* _Problem details_: Here the job is to repeat the listing exactly, but not the pictures in it.

* _Records for this task_:
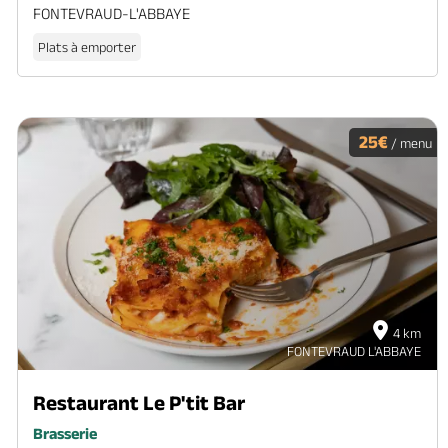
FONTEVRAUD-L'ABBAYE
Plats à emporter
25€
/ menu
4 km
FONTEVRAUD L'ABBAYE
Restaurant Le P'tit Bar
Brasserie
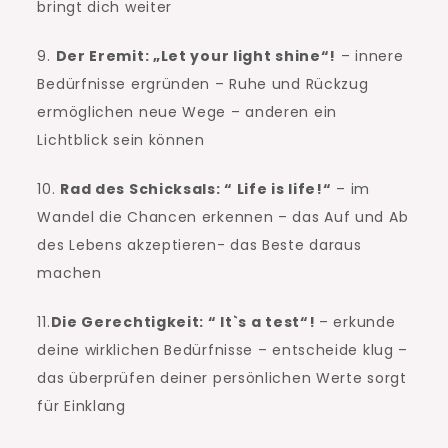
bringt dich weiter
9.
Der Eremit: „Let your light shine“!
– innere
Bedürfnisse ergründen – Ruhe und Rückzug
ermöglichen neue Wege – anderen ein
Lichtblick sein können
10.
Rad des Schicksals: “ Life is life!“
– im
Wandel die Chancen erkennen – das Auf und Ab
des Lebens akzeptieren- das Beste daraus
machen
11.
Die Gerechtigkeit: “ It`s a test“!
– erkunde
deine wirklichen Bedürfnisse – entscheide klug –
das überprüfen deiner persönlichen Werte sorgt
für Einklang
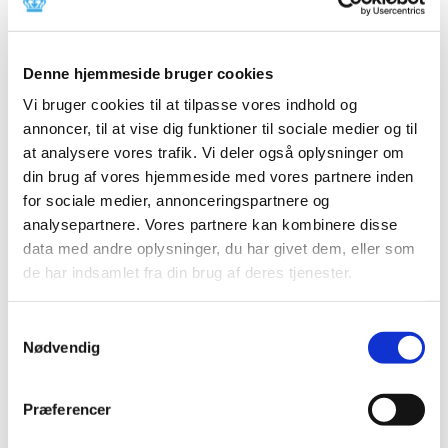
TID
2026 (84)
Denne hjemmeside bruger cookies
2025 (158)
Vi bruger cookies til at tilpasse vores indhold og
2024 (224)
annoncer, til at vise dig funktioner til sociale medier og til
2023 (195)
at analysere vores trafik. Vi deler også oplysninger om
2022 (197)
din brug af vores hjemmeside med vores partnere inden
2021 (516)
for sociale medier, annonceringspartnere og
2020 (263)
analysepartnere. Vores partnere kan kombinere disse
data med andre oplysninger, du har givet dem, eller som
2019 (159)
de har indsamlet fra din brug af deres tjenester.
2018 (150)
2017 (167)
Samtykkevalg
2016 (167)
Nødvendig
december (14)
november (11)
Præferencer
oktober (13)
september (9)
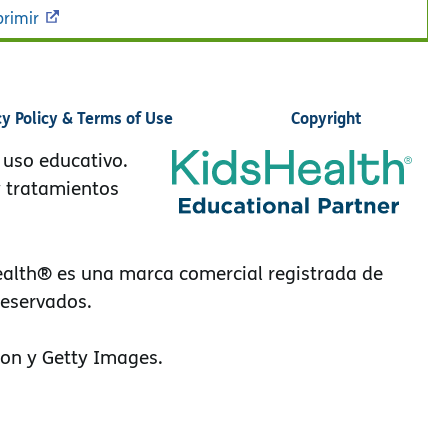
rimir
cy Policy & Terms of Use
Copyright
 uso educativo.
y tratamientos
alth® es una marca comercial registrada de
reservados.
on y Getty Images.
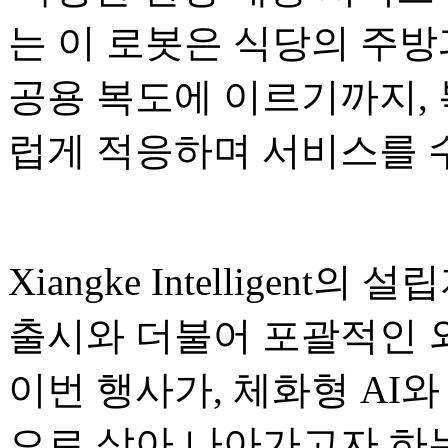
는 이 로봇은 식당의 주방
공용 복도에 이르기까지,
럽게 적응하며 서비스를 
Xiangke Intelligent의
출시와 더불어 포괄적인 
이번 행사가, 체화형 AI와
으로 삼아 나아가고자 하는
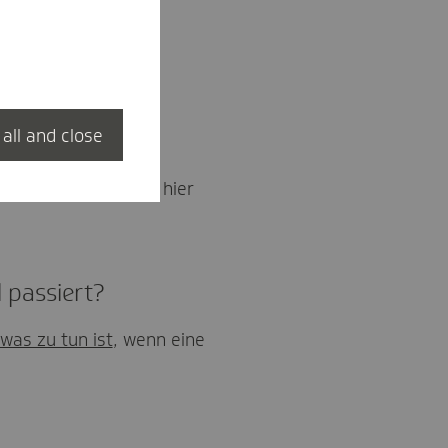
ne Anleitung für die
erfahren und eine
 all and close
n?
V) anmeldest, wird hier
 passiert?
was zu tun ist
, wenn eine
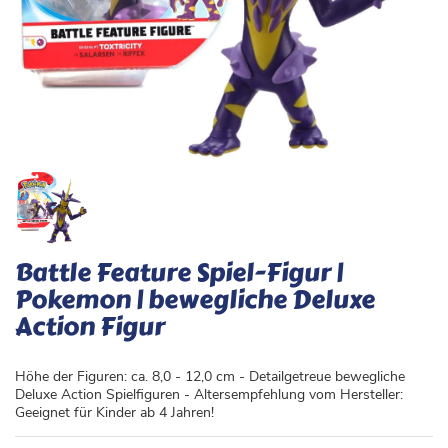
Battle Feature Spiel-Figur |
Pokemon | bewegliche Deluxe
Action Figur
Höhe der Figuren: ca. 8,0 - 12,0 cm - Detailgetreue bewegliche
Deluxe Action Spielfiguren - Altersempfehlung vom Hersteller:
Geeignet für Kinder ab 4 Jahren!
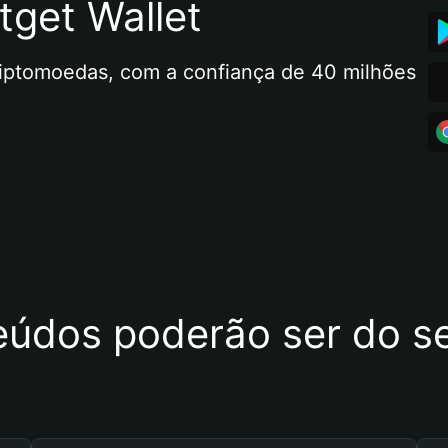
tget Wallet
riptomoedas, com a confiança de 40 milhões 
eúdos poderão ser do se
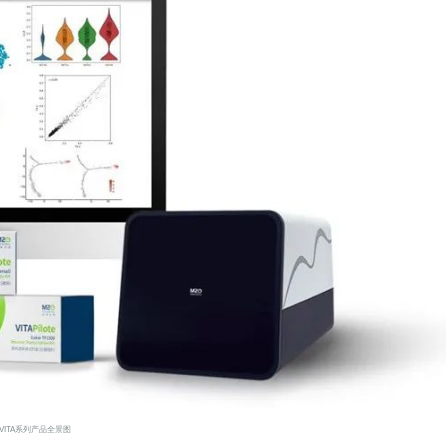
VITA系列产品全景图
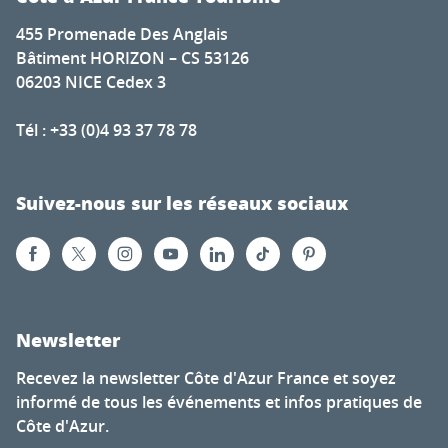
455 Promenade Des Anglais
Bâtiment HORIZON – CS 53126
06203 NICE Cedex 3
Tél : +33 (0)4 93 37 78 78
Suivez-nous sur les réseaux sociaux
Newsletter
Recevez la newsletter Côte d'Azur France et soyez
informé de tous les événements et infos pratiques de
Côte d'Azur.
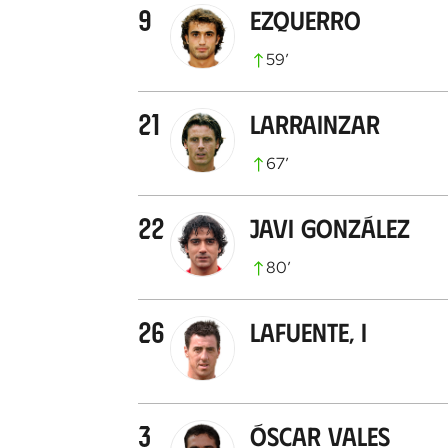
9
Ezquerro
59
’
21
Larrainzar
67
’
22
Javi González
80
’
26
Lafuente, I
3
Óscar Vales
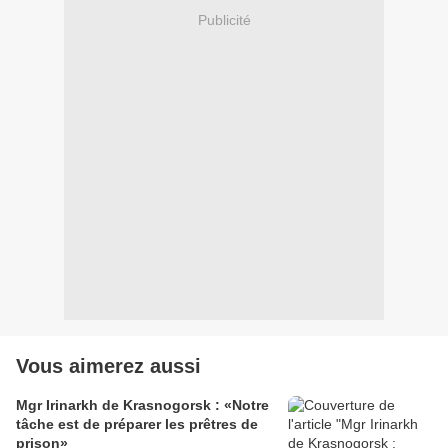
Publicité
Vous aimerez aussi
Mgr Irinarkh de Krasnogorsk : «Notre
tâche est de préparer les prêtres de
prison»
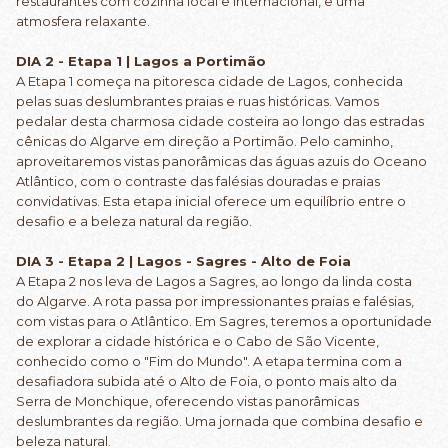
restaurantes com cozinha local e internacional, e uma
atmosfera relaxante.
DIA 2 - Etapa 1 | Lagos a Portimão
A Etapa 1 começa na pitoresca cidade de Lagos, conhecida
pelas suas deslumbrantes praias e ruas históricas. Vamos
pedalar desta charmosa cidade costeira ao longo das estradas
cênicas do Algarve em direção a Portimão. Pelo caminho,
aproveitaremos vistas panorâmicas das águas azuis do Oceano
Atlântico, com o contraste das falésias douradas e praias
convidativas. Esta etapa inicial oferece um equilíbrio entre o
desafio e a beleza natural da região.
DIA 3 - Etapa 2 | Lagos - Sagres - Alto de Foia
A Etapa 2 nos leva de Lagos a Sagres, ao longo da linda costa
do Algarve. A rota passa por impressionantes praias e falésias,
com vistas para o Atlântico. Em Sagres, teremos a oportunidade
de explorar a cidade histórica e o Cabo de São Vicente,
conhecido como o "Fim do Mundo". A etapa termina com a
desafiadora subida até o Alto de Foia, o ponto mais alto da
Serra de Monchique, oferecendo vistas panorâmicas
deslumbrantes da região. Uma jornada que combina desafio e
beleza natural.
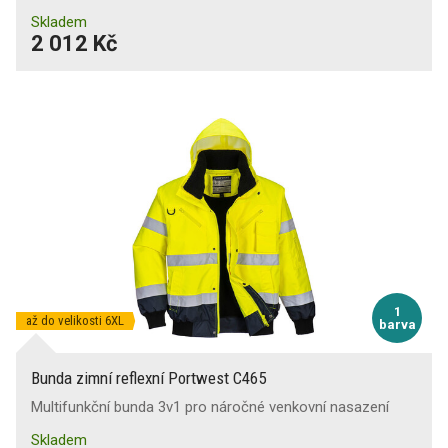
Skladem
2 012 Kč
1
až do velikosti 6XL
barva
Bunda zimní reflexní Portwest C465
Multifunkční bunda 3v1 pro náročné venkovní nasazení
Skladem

* _Solution below_:
FONTEVRAUD-L'ABBAYE
Plats à emporter
25€
/ menu
4 km
FONTEVRAUD L'ABBAYE
Restaurant Le P'tit Bar
Brasserie
bringt dich weiter
9.
Der Eremit: „Let your light shine“!
– innere
Bedürfnisse ergründen – Ruhe und Rückzug
ermöglichen neue Wege – anderen ein
Lichtblick sein können
10.
Rad des Schicksals: “ Life is life!“
– im
Wandel die Chancen erkennen – das Auf und Ab
des Lebens akzeptieren- das Beste daraus
machen
11.
Die Gerechtigkeit: “ It`s a test“!
– erkunde
deine wirklichen Bedürfnisse – entscheide klug –
das überprüfen deiner persönlichen Werte sorgt
für Einklang
TID
2026 (84)
Denne hjemmeside bruger cookies
2025 (158)
Vi bruger cookies til at tilpasse vores indhold og
2024 (224)
annoncer, til at vise dig funktioner til sociale medier og til
2023 (195)
at analysere vores trafik. Vi deler også oplysninger om
2022 (197)
din brug af vores hjemmeside med vores partnere inden
2021 (516)
for sociale medier, annonceringspartnere og
2020 (263)
analysepartnere. Vores partnere kan kombinere disse
data med andre oplysninger, du har givet dem, eller som
2019 (159)
de har indsamlet fra din brug af deres tjenester.
2018 (150)
2017 (167)
Samtykkevalg
2016 (167)
Nødvendig
december (14)
november (11)
Præferencer
oktober (13)
september (9)
rimir
cy Policy & Terms of Use
Copyright
 uso educativo.
y tratamientos
alth® es una marca comercial registrada de
reservados.
on y Getty Images.
는 이 로봇은 식당의 주방
공용 복도에 이르기까지,
럽게 적응하며 서비스를 
Xiangke Intelligent의
출시와 더불어 포괄적인 
이번 행사가, 체화형 AI와
으로 삼아 나아가고자 하는
ne Anleitung für die
erfahren und eine
 all and close
n?
V) anmeldest, wird hier
 passiert?
was zu tun ist
, wenn eine
Battle Feature Spiel-Figur |
Pokemon | bewegliche Deluxe
Action Figur
Höhe der Figuren: ca. 8,0 - 12,0 cm - Detailgetreue bewegliche
Deluxe Action Spielfiguren - Altersempfehlung vom Hersteller:
Geeignet für Kinder ab 4 Jahren!
tget Wallet
riptomoedas, com a confiança de 40 milhões 
eúdos poderão ser do se
VITA系列产品全景图
455 Promenade Des Anglais
Bâtiment HORIZON – CS 53126
06203 NICE Cedex 3
Tél : +33 (0)4 93 37 78 78
Suivez-nous sur les réseaux sociaux
Newsletter
Recevez la newsletter Côte d'Azur France et soyez
informé de tous les événements et infos pratiques de
Côte d'Azur.
9
Ezquerro
59
’
21
Larrainzar
67
’
22
Javi González
80
’
26
Lafuente, I
3
Óscar Vales
Publicité
Vous aimerez aussi
Mgr Irinarkh de Krasnogorsk : «Notre
tâche est de préparer les prêtres de
prison»
restaurantes com cozinha local e internacional, e uma
atmosfera relaxante.
DIA 2 - Etapa 1 | Lagos a Portimão
A Etapa 1 começa na pitoresca cidade de Lagos, conhecida
pelas suas deslumbrantes praias e ruas históricas. Vamos
pedalar desta charmosa cidade costeira ao longo das estradas
cênicas do Algarve em direção a Portimão. Pelo caminho,
aproveitaremos vistas panorâmicas das águas azuis do Oceano
Atlântico, com o contraste das falésias douradas e praias
convidativas. Esta etapa inicial oferece um equilíbrio entre o
desafio e a beleza natural da região.
DIA 3 - Etapa 2 | Lagos - Sagres - Alto de Foia
A Etapa 2 nos leva de Lagos a Sagres, ao longo da linda costa
do Algarve. A rota passa por impressionantes praias e falésias,
com vistas para o Atlântico. Em Sagres, teremos a oportunidade
de explorar a cidade histórica e o Cabo de São Vicente,
conhecido como o "Fim do Mundo". A etapa termina com a
desafiadora subida até o Alto de Foia, o ponto mais alto da
Serra de Monchique, oferecendo vistas panorâmicas
deslumbrantes da região. Uma jornada que combina desafio e
beleza natural.
Skladem
2 012 Kč
1
až do velikosti 6XL
barva
Bunda zimní reflexní Portwest C465
Multifunkční bunda 3v1 pro náročné venkovní nasazení
Skladem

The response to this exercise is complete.